Le colonel Ilya Starinov (1937)

Biographie[modifier | modifier le code]

Né dans une humble famille de Voinovo (Oblast d'Orel), très jeune il commence à travailler.

Guerre civile russe[modifier | modifier le code]

Incorporé en 1918 dans l'Armée rouge, Starinov sert dans le 20e régiment de la 3e division de fusiliers combattant les troupes de Kornilov. Fait prisonnier près de Koursk, il s'évade et rejoint les siens, puis est blessé au pied.

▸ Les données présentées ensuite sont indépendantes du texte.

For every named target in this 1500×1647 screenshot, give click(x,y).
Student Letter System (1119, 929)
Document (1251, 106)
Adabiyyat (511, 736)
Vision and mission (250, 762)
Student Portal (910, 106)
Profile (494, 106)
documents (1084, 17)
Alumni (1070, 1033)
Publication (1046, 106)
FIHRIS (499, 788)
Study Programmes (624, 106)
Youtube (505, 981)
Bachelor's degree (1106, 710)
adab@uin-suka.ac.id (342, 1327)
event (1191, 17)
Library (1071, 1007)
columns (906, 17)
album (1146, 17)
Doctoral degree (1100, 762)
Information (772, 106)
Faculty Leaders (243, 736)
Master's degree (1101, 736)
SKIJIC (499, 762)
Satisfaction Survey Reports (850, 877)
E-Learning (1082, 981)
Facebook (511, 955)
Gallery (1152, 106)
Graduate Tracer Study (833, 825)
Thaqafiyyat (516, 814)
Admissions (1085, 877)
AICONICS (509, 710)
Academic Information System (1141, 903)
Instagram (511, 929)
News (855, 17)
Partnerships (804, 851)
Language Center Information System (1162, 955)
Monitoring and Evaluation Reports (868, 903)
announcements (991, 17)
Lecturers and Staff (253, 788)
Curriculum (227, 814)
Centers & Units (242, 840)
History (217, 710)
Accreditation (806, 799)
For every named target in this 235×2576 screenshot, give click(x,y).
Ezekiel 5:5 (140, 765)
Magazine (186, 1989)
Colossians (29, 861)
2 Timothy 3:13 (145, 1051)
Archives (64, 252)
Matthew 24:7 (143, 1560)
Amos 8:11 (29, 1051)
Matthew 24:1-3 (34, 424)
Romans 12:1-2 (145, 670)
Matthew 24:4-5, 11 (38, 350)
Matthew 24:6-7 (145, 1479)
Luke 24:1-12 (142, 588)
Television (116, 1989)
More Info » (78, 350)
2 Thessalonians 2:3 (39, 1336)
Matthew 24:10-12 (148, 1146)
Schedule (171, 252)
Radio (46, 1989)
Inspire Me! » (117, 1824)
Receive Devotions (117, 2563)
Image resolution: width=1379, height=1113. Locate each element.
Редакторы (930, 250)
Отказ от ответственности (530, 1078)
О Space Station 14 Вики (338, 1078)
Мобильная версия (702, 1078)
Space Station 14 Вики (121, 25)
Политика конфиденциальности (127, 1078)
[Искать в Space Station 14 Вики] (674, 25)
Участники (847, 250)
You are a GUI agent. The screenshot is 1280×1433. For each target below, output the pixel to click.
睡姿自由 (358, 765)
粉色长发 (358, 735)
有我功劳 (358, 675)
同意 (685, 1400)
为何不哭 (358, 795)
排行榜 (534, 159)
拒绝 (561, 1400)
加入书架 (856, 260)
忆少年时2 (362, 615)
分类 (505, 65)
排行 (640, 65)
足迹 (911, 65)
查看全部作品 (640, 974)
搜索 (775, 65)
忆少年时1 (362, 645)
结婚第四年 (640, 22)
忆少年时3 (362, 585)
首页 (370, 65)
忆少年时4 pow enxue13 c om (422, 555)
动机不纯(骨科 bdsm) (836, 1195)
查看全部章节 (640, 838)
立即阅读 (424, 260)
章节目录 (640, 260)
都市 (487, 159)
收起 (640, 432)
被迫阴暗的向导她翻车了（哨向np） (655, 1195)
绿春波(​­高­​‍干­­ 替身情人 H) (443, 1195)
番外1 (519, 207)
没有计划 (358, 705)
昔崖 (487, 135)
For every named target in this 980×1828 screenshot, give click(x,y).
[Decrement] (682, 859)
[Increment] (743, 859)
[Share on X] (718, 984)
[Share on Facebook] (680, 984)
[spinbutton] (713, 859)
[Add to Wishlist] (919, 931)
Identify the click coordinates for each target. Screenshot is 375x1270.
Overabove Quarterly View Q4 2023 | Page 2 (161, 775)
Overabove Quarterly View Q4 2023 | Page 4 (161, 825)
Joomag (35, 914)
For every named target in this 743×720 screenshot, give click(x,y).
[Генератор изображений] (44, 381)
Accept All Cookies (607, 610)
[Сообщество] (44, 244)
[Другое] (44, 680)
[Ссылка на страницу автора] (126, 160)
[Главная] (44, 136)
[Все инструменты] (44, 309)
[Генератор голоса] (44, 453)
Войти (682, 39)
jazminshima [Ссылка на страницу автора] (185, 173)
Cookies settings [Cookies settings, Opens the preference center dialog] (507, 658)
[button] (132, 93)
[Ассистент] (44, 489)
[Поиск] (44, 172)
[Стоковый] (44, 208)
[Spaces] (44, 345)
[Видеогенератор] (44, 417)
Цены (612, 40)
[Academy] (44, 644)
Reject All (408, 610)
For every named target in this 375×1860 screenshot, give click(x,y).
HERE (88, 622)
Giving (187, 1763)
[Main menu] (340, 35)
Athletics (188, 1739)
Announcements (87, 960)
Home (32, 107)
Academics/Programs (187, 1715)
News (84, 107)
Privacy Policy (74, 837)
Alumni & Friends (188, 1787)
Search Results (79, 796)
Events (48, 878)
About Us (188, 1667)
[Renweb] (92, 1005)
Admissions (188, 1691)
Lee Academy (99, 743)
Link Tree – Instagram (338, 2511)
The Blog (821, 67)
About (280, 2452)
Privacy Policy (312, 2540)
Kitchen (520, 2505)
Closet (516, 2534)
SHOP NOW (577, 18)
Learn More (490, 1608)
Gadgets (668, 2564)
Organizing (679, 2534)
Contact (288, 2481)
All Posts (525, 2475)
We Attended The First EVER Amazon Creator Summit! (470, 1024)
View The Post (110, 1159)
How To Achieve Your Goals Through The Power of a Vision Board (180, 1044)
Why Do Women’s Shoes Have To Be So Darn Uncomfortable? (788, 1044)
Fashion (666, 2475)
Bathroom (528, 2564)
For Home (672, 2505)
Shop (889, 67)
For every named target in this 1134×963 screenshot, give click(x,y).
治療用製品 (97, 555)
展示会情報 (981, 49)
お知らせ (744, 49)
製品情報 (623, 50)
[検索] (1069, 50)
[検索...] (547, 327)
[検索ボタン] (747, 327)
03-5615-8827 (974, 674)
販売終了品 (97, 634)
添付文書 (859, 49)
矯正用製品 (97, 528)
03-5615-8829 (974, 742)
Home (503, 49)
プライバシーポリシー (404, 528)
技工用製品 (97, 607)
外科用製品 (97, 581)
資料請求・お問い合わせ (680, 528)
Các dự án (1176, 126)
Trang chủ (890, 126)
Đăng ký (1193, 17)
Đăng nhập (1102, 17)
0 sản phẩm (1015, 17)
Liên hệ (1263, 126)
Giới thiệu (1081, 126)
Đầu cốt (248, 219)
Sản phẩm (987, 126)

Guéri, il est placé dans la 27e compagnie de sapeurs du 9e bataillon d'ingénieurs. Il participe aux combats contre les troupes de Dénikine et Wrangel en Crimée, et atteint Kertch.

Au début des années 1920, Starinov étudie dans une école d'ingénieurs des chemins de fer militaires. Il apprend les techniques de dynamitage, puis se forme aux techniques de la guérilla. Il devient expert dans cette branche, donne des cours dans diverses écoles, à Tiraspol.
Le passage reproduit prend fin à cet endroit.